Mechanistic experiments.

To summarize, we have reported an organometallic umpolung approach for iron-mediated propargylic C–H etherification capable of coupling unactivated alkynes and alcohols for the synthesis of highly functionalized propargyl ethers. The reaction could be performed under mild conditions under operationally simple reaction conditions and in short reaction times, and each of the two coupling partners could be extensively varied, leading to products of exceptional structural and functional group diversity. Preliminary mechanistic investigations support a reaction pathway involving the nucleophilic trapping of organometallic radical cation intermediates.
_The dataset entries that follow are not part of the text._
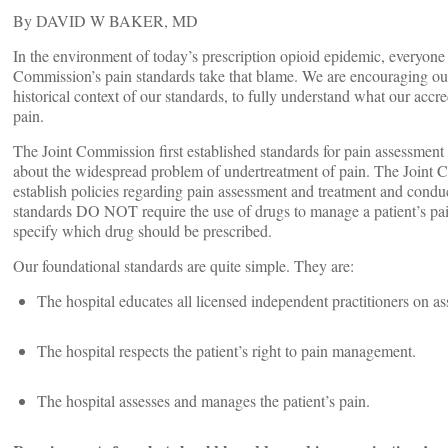
By DAVID W BAKER, MD
In the environment of today’s prescription opioid epidemic, everyone
Commission’s pain standards take that blame. We are encouraging our c
historical context of our standards, to fully understand what our accr
pain.
The Joint Commission first established standards for pain assessment 
about the widespread problem of undertreatment of pain. The Joint Co
establish policies regarding pain assessment and treatment and condu
standards DO NOT require the use of drugs to manage a patient’s pai
specify which drug should be prescribed.
Our foundational standards are quite simple. They are:
The hospital educates all licensed independent practitioners on 
The hospital respects the patient’s right to pain management.
The hospital assesses and manages the patient’s pain.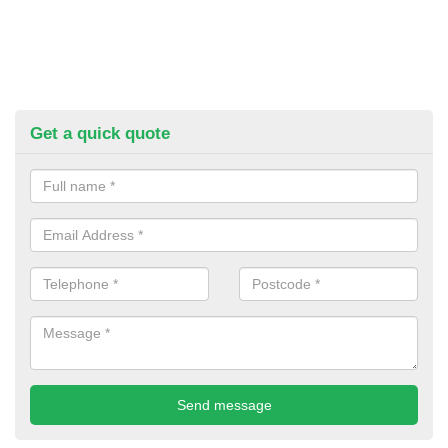
Get a quick quote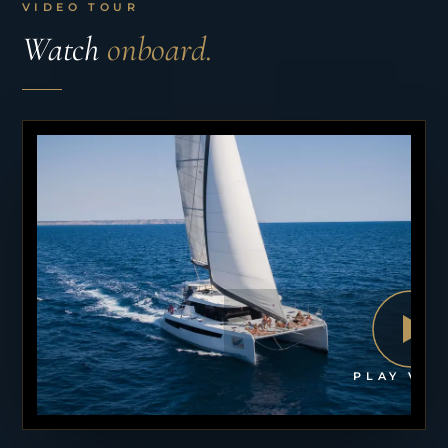
VIDEO TOUR
Watch
onboard.
PLAY VID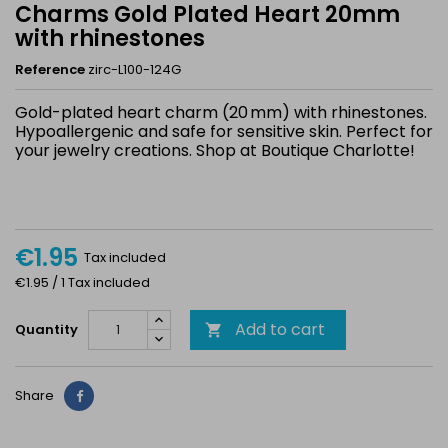
Charms Gold Plated Heart 20mm
with rhinestones
Reference
zirc-L100-124G
Gold-plated heart charm (20 mm) with rhinestones.
Hypoallergenic and safe for sensitive skin. Perfect for
your jewelry creations. Shop at Boutique Charlotte!
€1.95
Tax included
€1.95 / 1 Tax included
Add to cart
Quantity

Share
Share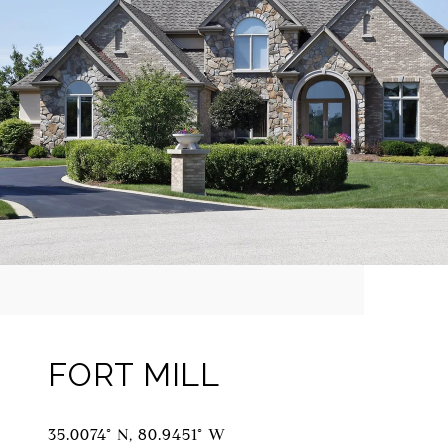
FORT MILL
35.0074° N, 80.9451° W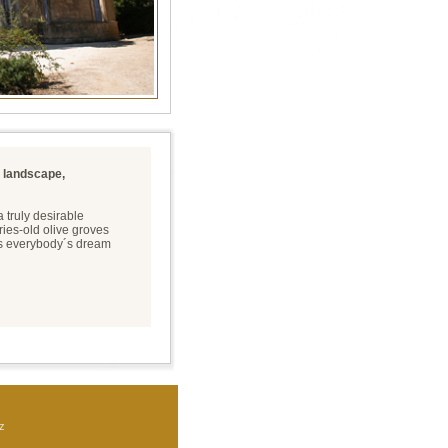
l landscape,
 truly desirable
ries-old olive groves
es everybody´s dream
z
Further applications of deprotonative propargylic C–H functionalization under oxidative conditions are under investigation in our laboratory and will be reported in due course.

Scheme 2.

Propargyl ether scope.^[a].

[a] Unless otherwise stated, all yields were obtained following GP-I: 1) alkyne (0.66 mmol), Fp*I (0.6 mmol), AgBF₄ (0.6 mmol), DCM (0.6 mL), rt, 15 h; 2) Et₃N (1.2 mmol), rt, 1 h; 3) alcohol (0.2 mmol), AgBF₄ (1.0 mmol), 2-MeTHF (2.4 mL), rt, 30 min. [b] Following GP-II: 1) alkyne (0.66 mmol), Fp*(thf)BF₄ (0.6 mmol), Et₂O·BF₃ (1.8 mmol), DCM (0.6 mL), rt, 15 h; 2) Et₃N (2.4 mmol), rt, 1 h; 3) alcohol (0.2 mmol), AgBF₄ (1.0 mmol), 2-MeTHF (2.4 mL), rt, 30 min. [c] Following GP-III: 1) alkyne (0.9 mmol), Fp*(thf)BF₄ (0.6 mmol), DCM (0.6 mL), rt, 15 h; 2) Et₃N (0.72 mmol), rt, 1 h; 3) alcohol (0.2 mmol), TTBF₄ (0.8 mmol), 2,6-di-t-butylpyridine (0.9 mmol), 1,2-DCE (2.4 mL), 0°C, 30 min. [d] 4.0 equiv Et₃N used in step 2. [e] 3.0 equiv Et₂O·BF₃ added in step 3. [f] alkyne as limiting reagent (see the Supporting Information).